Welcome to Sundays With Clyfford Still. I’m your host, M.K. Hajdin.
This is number 10 in the series. You can read the other posts here.
Jagged orange stalagmites are submerged in a blue haze that turns them violet, as if we have stepped into a cave in the gloaming, or are underwater.
The best works are often those with the fewest and simplest elements… until you look at them a little more, and things start to happen. — Clyfford Still
In last week’s column I linked to some pages from regular people who visited the Clyfford Still Museum in Denver. By regular people, I mean people who are not officially part of the art world. They ventured opinions about what they saw, but qualified them with statements like, “Art experts would probably think I’m an idiot for saying this but…”
This saddens but doesn’t surprise me. We’ve been spoon-fed “expert” opinions for so long that many of us don’t trust our own judgment any more.
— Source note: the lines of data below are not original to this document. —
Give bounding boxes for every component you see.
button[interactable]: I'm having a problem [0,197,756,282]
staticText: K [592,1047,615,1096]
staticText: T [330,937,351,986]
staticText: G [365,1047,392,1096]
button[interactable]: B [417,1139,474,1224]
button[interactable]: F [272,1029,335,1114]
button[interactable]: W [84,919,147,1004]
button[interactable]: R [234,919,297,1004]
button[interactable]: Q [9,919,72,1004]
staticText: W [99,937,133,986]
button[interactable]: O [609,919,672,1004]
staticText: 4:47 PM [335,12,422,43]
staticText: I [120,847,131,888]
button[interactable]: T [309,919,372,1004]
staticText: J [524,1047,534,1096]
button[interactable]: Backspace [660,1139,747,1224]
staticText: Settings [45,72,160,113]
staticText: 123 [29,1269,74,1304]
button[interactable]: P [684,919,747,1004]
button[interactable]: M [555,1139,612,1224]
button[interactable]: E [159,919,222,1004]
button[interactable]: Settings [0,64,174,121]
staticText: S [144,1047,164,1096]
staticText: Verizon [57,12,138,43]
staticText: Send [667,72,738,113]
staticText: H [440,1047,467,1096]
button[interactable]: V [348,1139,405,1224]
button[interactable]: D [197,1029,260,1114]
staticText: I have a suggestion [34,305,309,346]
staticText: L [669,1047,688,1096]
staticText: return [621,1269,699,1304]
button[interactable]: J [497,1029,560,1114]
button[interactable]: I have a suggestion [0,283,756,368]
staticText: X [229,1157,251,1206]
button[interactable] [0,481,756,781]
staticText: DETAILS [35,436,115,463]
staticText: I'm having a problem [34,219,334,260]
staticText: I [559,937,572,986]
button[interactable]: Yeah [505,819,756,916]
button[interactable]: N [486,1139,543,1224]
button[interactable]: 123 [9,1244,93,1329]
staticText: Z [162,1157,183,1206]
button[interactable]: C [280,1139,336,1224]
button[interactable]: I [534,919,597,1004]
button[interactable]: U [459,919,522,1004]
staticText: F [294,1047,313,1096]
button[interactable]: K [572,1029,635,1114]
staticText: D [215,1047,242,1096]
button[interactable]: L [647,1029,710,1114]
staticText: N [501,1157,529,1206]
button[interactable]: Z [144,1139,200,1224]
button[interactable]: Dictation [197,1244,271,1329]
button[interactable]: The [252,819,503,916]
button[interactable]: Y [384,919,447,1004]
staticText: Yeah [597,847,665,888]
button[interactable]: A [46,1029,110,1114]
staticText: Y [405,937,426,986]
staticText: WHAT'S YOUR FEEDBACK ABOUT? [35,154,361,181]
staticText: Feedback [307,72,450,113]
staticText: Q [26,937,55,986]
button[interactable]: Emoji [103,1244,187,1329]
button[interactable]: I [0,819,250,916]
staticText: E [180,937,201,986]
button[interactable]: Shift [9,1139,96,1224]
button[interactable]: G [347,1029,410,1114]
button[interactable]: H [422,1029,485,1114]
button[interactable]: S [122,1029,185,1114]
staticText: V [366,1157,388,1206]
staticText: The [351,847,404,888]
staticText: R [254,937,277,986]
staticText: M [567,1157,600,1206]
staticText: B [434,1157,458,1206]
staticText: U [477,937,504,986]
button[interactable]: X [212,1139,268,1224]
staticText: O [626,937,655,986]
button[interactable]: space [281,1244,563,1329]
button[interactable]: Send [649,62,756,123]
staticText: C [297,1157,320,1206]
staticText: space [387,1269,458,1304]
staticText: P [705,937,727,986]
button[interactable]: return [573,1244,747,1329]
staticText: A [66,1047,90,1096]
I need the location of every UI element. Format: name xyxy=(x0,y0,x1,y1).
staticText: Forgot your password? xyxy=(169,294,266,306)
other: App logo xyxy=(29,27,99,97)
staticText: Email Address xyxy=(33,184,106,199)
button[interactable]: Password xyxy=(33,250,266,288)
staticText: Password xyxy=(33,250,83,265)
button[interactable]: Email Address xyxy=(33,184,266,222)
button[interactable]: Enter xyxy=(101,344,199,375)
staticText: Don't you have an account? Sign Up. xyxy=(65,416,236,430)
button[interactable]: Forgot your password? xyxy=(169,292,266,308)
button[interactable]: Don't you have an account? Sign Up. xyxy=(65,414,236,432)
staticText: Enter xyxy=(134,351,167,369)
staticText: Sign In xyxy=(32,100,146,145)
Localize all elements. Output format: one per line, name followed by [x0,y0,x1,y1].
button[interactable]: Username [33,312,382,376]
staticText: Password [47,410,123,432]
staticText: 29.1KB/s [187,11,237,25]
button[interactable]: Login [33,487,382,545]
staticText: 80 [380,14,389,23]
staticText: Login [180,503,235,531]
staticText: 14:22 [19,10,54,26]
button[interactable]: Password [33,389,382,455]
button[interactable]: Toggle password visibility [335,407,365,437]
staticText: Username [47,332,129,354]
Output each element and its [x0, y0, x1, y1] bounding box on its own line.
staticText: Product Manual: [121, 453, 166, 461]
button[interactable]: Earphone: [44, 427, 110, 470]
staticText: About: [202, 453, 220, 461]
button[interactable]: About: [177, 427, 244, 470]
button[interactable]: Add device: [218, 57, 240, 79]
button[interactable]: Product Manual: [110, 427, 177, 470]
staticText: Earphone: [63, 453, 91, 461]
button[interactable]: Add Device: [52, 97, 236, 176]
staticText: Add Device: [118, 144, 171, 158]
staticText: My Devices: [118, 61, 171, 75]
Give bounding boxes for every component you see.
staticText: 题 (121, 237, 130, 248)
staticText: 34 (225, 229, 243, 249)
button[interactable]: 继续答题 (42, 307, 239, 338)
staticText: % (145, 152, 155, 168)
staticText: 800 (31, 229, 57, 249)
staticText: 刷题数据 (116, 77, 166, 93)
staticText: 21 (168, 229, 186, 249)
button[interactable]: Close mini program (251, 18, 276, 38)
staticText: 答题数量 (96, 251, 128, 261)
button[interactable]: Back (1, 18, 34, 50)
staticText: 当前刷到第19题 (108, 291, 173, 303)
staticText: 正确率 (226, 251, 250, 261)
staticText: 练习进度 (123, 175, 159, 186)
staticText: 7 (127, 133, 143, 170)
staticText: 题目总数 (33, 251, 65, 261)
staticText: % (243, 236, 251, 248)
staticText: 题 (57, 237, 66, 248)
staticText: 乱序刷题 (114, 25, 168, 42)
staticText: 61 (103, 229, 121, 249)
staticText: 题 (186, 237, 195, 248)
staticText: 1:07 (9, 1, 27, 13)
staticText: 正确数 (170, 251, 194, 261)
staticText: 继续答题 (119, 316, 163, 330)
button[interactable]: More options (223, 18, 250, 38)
We have been conditioned to sit passively and wait for The Man (it’s nearly always a man) to tell us what things mean.
Don’t let the art world intimidate you. Curators, critics and historians may have the educational background it takes to view art in a broader context, but that’s not what they spend most of their time doing: mostly, they show off their vocabularies, bitch-fight with their colleagues, suck up to anyone with money or power, and shore up their self-importance by putting on snooty airs in public. They are just as silly as the rest of us, only more articulate about it.
Clyfford Still was only too well acquainted with human nature. He despised elitism, and if he were here today he’d be the first to tell you what I am telling you now: your opinion is as good as anyone else’s, whether you can express it in the right language or not.
The art you see belongs to you. Whatever meaning you find in it is yours. The artist puts the elements in front of you, but when flung into the cauldron of your mind, you will come up with your own unique magic brew. That’s how art is supposed to work.
No one can tell you that you’re wrong, because art isn’t mathematics. In art there isn’t any right or wrong answer, and anyone who tries to convince you that their opinion is more valid than yours just because they have a fancy degree, is a wanker. Feel free to quote me on that.
We are as one.
That is one stunning painting, Cap’n. Still is one of those artists – for obvious reasons (himself) – that it’s easy for folk to kinda overlook when doing the whole Abst Exp ‘glamour’ thing, but I’m learning here that he was probably the greatest of the lot (tho’ I have the softest of spots for de Kooning; Pollock was in every sense a dead end.)
So thanks for these, and thanks also for the link! 🙂
I like Rothko a whole lot.
I don’t think Pollock was a dead end (at least not artistically) but he’s been over-glamorized.
Me too: I adore Rothko, but for some reason keep him separate in my head. Pollock/Schmollock; gimme Krasner. Or Frankenthaler.